Les automobilistes non couverts seront désormais faciles à repérer

La chasse aux automobilistes non assurés se poursuit en France. D’ailleurs, pour gagner en efficacité, les forces de l’ordre s’équipent de dispositifs de plus en plus performants contribuant à lutter contre les délits commis sur la route.

Ainsi, depuis le 4 juin 2019, un nouveau dispositif de repérage vient s’ajouter aux outils et techniques existants.

Appelé FVA, il permet de savoir instantanément si un véhicule est couvert ou non. Il vise ainsi les automobilistes qui n’ont pas renouvelé leur assurance ou qui ont changé de voiture, mais ne sont pas encore couverts. S’ils sont identifiés comme non assurés, ceux-ci risquent une peine conséquente. En effet, l'ère actuelle propose des comparatifs d'assurance auto pas cher pour tout automobiliste


Près de 800 000 automobilistes potentiellement concernés

Afin d’améliorer la sécurité routière, les autorités renforcent les mesures, et les automobilistes qui roulent sans assurance font partie des cibles.

En effet, d’après le rapport du Fonds de garantie des assurances obligatoires de dommage (FGAO), organisme en charge d’indemniser les victimes d’accidents causés par des automobilistes non assurés ou non identifiés, 31 000 sinistres ont impliqué des conducteurs sans assurance ou qui se sont enfuis l’an dernier.

Pourtant, la loi stipule clairement que la souscription d’une assurance auto est obligatoire pour tout véhicule motorisé.

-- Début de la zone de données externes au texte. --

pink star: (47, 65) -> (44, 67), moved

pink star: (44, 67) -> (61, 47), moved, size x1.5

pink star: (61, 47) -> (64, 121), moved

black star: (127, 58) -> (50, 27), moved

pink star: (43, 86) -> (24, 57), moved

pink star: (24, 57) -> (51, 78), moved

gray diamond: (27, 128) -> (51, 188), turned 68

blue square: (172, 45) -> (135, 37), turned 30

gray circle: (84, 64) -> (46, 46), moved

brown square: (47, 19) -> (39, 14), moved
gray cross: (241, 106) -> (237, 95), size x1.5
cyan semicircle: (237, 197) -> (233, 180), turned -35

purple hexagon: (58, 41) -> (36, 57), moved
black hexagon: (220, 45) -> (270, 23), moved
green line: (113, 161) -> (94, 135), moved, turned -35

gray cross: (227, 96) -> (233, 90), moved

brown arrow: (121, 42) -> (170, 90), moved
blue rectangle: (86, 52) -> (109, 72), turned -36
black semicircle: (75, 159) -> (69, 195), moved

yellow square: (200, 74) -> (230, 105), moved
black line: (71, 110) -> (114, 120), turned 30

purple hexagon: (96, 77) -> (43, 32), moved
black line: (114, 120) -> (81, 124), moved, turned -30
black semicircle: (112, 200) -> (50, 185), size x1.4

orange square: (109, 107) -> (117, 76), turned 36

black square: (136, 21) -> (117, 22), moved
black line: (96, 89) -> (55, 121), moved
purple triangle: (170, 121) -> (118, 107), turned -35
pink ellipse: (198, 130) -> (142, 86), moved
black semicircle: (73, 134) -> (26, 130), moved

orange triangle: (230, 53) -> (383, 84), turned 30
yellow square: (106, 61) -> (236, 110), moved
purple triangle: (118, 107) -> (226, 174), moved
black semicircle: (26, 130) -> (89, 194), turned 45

Détenir une couverture d’assurance est d'ailleurs crucial pour se prémunir des conséquences financières. En effet, en plus des sanctions encourues, l’automobiliste se trouve contraint d’assumer seul les frais des dommages causés.

Et pourtant, en France, près de 750 000 conducteurs ne sont toujours pas couverts par une assurance auto, selon les données de l’Observatoire interministériel de la sécurité routière. Ils étaient même 800 000 en 2017. Le rapport du FGAO avance également que près de la moitié des conducteurs non assurés responsables d’accidents sont des jeunes de 18 à 30 ans.

Amorcée dans un premier temps à Paris et dans les départements de la petite couronne (Seine-Saint-Denis, Hauts-de-Seine et Val-de-Marne), l’utilisation du FVA devrait par la suite être progressivement étendue sur l’ensemble de la France.


Les risques de fraudes réduits à néant

Pour échapper aux sanctions, il est important d’être couvert par un contrat d’assurance auto. La loi oblige les conducteurs à disposer de la garantie minimum, conférée par l’assurance responsabilité civile.

Néanmoins, pour rouler en toute tranquillité, il est recommandé de souscrire une assurance tout risque qui offre une couverture pour le conducteur comme pour le véhicule, en cas d’accidents causés par le conducteur ou par un tiers, identifié ou non, en cas de catastrophe naturelle, de vandalisme, etc.

Sans assurance, un automobiliste risque une amende de 3 750 euros (7 500 euros s’il s’agit d’une récidive), la confiscation de son véhicule ainsi que l’annulation de son permis. D’autant qu’avec le FVA, il ne pourra plus recourir aux tricheries comme les fausses vignettes.

En effet, les autorités se serviront des données fournies et mises en commun par les professionnels de l'assurance pour repérer les automobilistes non assurés.

Elles utiliseront les informations de la plaque d’immatriculation pour vérifier l’existence ou non d’un contrat d’assurance correspondant dans le FVA
. En l’absence de couverture, elles disposent d’un délai de trois jours pour confirmer le délit.

D’après Le Parisien, les autorités envisagent également d’utiliser les radars automatiques pour détecter en même temps les excès de vitesse et les véhicules non assurés. Le conducteur subira dans ce cas une double peine.